Still, most everyone agrees that Michelin’s presence in Sacramento has been overwhelmingly positive. For Oliver Ridgeway, the chef and owner of Michelin-recommended Camden Spit & Larder, a chic London-style brasserie in downtown, the guide has solidified Sacramento as a “foodie city.” 

“It’s something we tout when we talk about conventions,” Visit Sacramento’s Testa notes. “There is a culinary spotlight on Sacramento that wasn’t there in the same way before the Michelin Guide.” 

Barnum-Dann uses that spotlight to promote the larger Sacramento food community.

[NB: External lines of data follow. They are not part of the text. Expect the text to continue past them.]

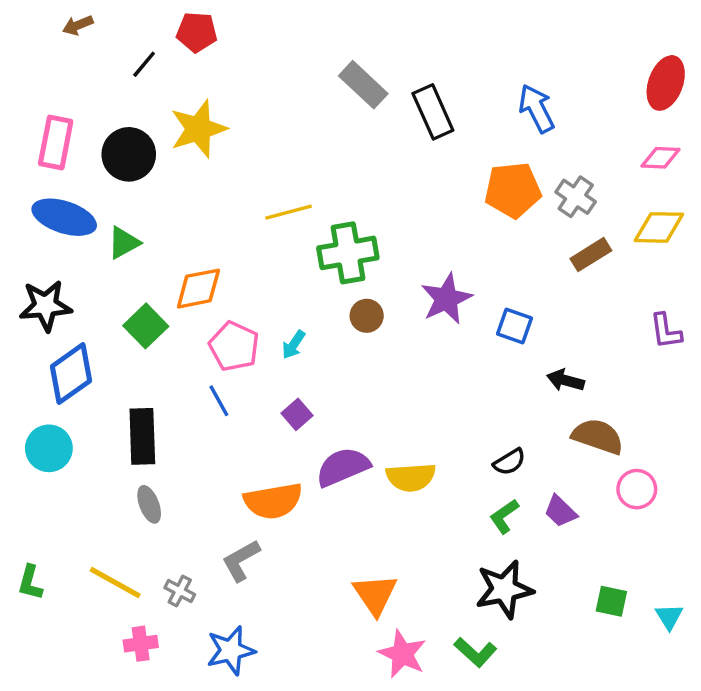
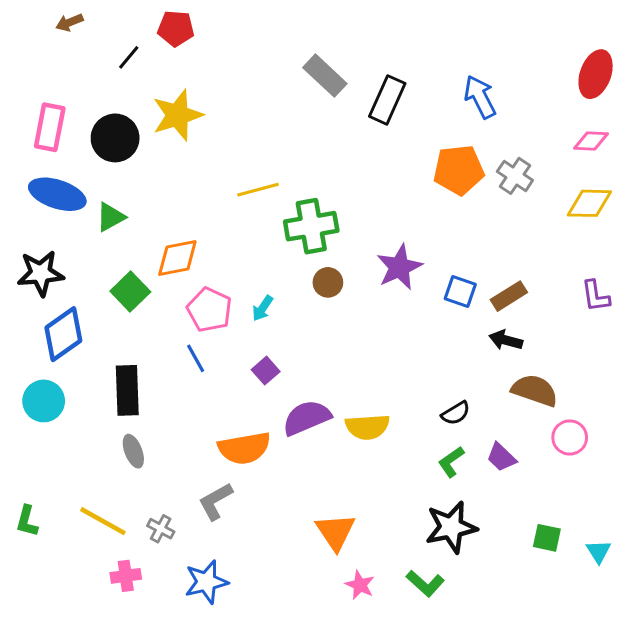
black rectangle: (433, 112) -> (387, 100), turned 48
brown rectangle: (591, 255) -> (509, 296), moved
pink star: (402, 654) -> (360, 585), size x0.7

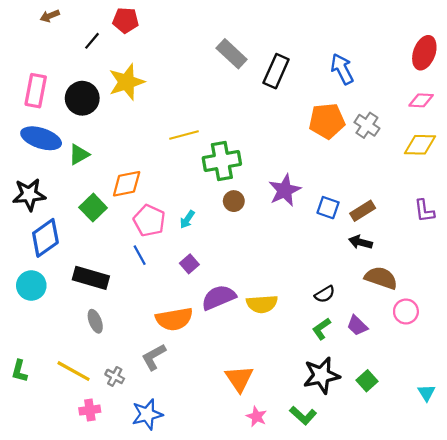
black rectangle: (127, 390) -> (91, 278), turned -72
green square: (547, 538) -> (367, 381), moved, turned 36

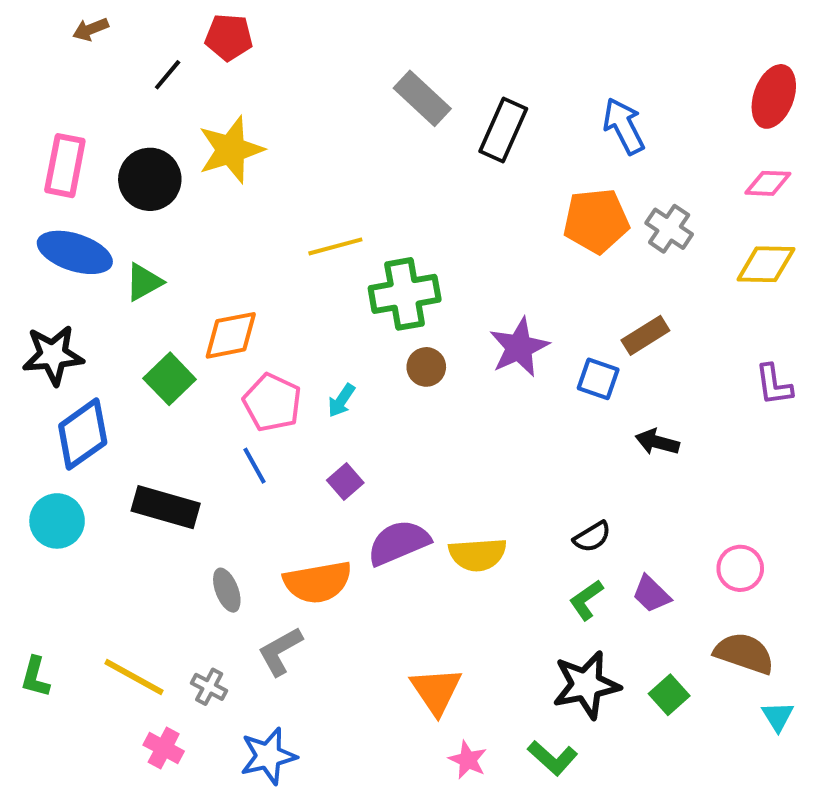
brown rectangle: (363, 211) -> (645, 335), moved
brown semicircle: (381, 278) -> (744, 653), moved
gray ellipse: (95, 321) -> (227, 590), moved
pink cross: (90, 410) -> (164, 748), turned 36

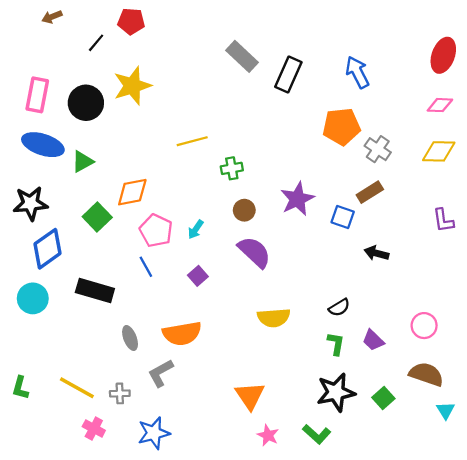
gray cross: (669, 229) -> (378, 149), moved
green cross: (405, 294) -> (232, 168), size x0.6
purple semicircle: (399, 543) -> (254, 252), moved, turned 66
green L-shape: (586, 600) -> (336, 344), turned 135
gray cross: (209, 687) -> (120, 393), turned -30

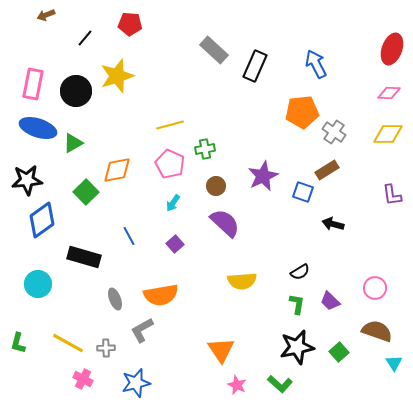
red pentagon: (131, 21) -> (130, 24), moved
pink pentagon: (156, 231) -> (170, 164), moved
cyan circle: (33, 298) -> (38, 284), moved

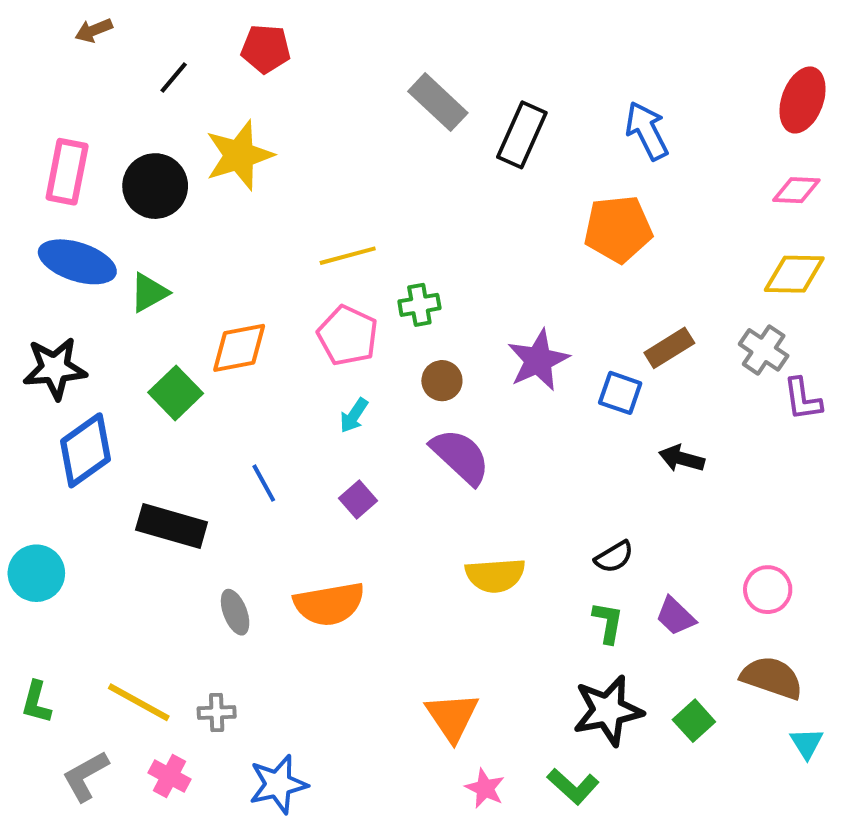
gray cross: (334, 132) -> (764, 350), moved
cyan circle: (38, 284) -> (36, 573), moved
gray L-shape: (142, 330) -> (86, 776), moved

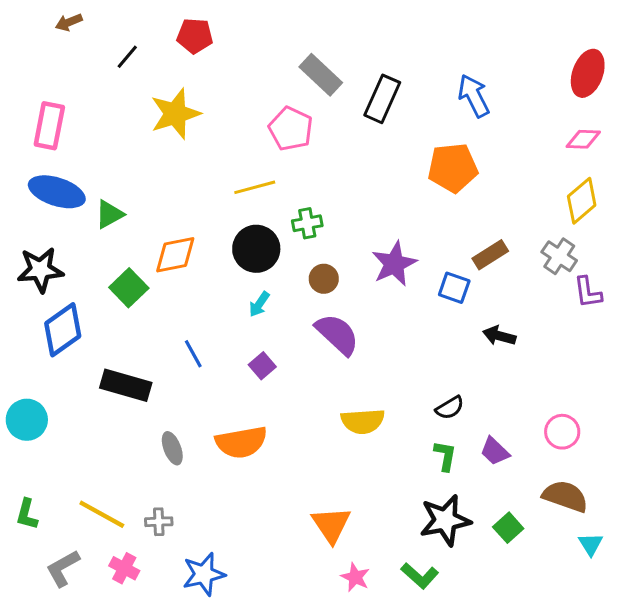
black circle: (155, 186) -> (256, 249), moved
yellow diamond: (794, 274) -> (582, 201), turned -42
pink pentagon: (348, 336) -> (291, 129), moved

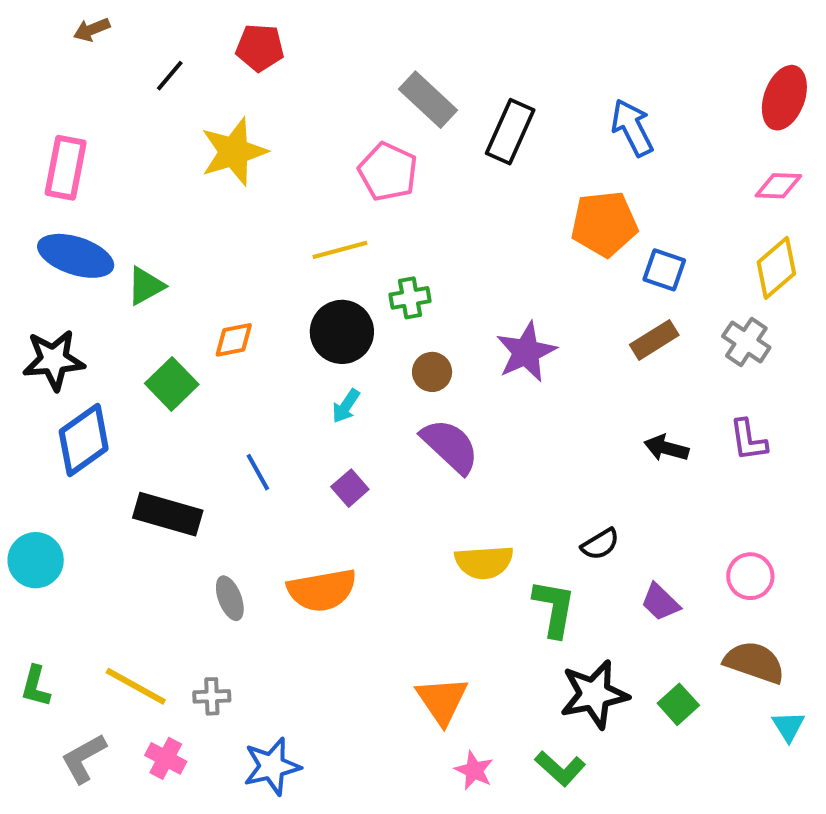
orange diamond: (175, 255) -> (234, 340), size x0.7
blue square: (454, 288) -> (664, 270), moved
purple L-shape: (588, 292) -> (748, 440), moved
green L-shape: (445, 456) -> (554, 608), moved, size x1.4

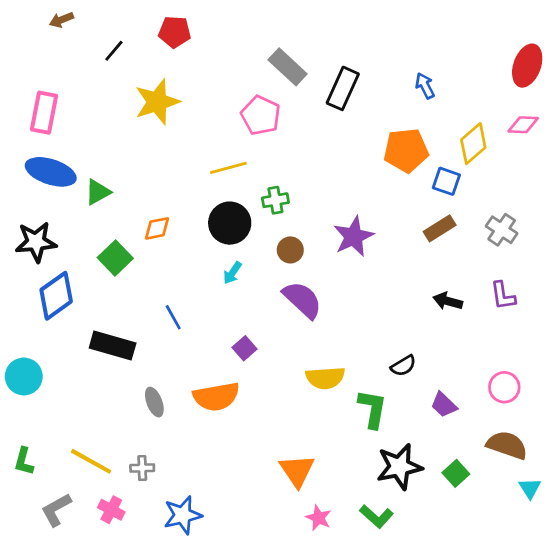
blue arrow: (632, 128) -> (425, 86), size x0.7
yellow diamond: (776, 268) -> (473, 144), moved
purple square: (350, 488) -> (245, 348), moved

When talking with out-of-towners at Localis, he steers them to his favorite non-Michelin eateries: Binchoyaki for Japanese yakitori, Adamo’s for red-sauce-joint staples, Kasbah for Middle Eastern mezze, Duc Huong for banh mi and Marie’s for doughnuts. 

Allora, an upscale, “modern Italian” restaurant in East Sacramento, got a Michelin Plate award in 2019. Chef Deneb Williams, who co-owns the restaurant with his wife, sommelier Elizabeth-Rose Mandalou, thinks Sacramento’s inclusion in Michelin Guide raises the bar for everyone, star or no star. “When you have a community of good restaurants striving to be better, everyone feeds on that, and everyone gets better,” he says.